As an Ohio State assistant for 15 years, Luke Fickell was part of two Buckeyes teams that posted undefeated records and reached the national championship game, plus two others that played for the title with one loss. But at Cincinnati last season, an undefeated record only got Fickell a No. 8 College Football Playoff ranking, behind two teams with multiple losses.

“We were very fortunate at Ohio State, when you were in those situations, to always be the one that did get it,” he said recently.

Fickell isn’t one to ruffle feathers and pound the table, but he was frustrated with Cincinnati’s ranking last season.

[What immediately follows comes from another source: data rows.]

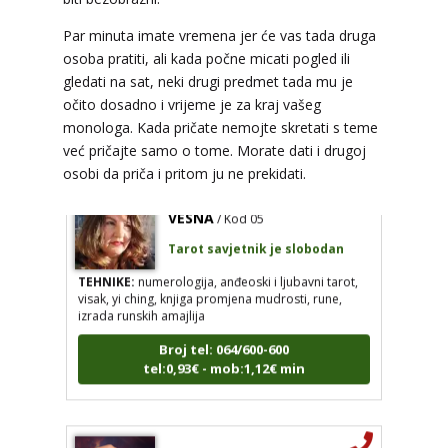
Tarot savjetnik je slobodan
Par minuta imate vremena jer će vas tada druga
TEHNIKE:
psihološki razgovori, sudbinske karte,
tarot, tumačenje snova
osoba pratiti, ali kada počne micati pogled ili
gledati na sat, neki drugi predmet tada mu je
Broj tel: 064/600-600
očito dosadno i vrijeme je za kraj vašeg
tel:0,93€ - mob:1,12€ min
monologa. Kada pričate nemojte skretati s teme
već pričajte samo o tome. Morate dati i drugoj
osobi da priča i pritom ju ne prekidati.
VESNA
/ Kod 05
Tarot savjetnik je slobodan
TEHNIKE:
numerologija, anđeoski i ljubavni tarot,
visak, yi ching, knjiga promjena mudrosti, rune,
izrada runskih amajlija
Broj tel: 064/600-600
tel:0,93€ - mob:1,12€ min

His conference commissioner, the AAC’s Mike Aresco, did the campaigning before and after the season, questioning the selection committee’s decision-making and the structure of the College Football Playoff itself.

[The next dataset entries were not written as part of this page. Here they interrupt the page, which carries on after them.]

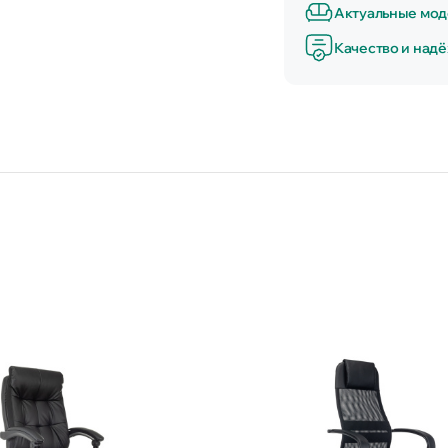
Актуальные мод
Качество и над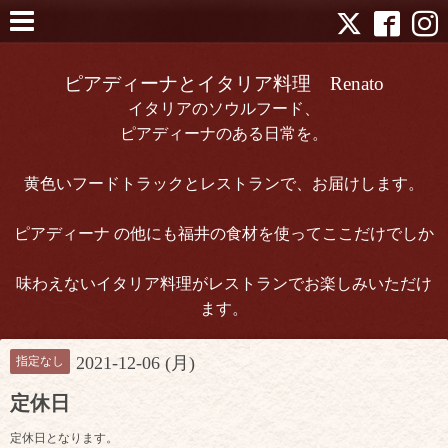
ピアディーナとイタリア料理 Renato
イタリアのソウルフード、
ピアディーナのある日常を。
黄色いフードトラックとレストランで、お届けします。
ピアディーナ の他にも福井の食材を使ってここだけでしか
味わえないイタリア料理がレストランでお楽しみいただけ
ます。
2021-12-06 (月)
指定なし
定休日
定休日となります。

But the championship opportunity that has for so long been out of reach may be on the horizon — if the power brokers of the sport allow it.

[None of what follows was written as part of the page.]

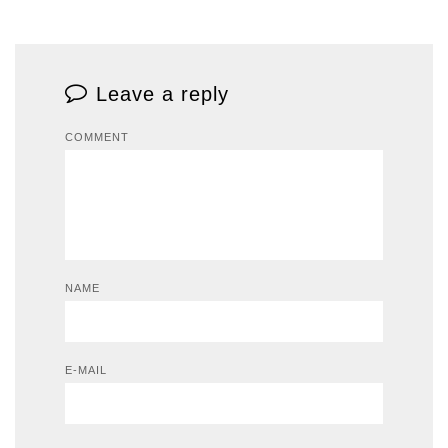
Leave a reply
COMMENT
NAME
E-MAIL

Playoff expansion, a perennial offseason talking point, is more tangible than ever, with a four-person working group actively exploring models for the CFP and CFP executive director Bill Hancock openly acknowledging the discussions. It’s clear that conversations around the subject continue to progress, and more and more administrators around the sport use the word “inevitable,” privately and publicly. What remains unknown is the size that will be agreed upon and when the new format will start.

For 59 football programs in five conferences that have not earned a spot in the four-team bracket, there is one pressing question: In an expanded field, will the Group of 5 get an automatic bid? Should the highest-ranked G5 champion get a designated spot? For the G5, it’s an existential question, one that will either permanently widen or slow the growing cavernous gap between the FBS classifications.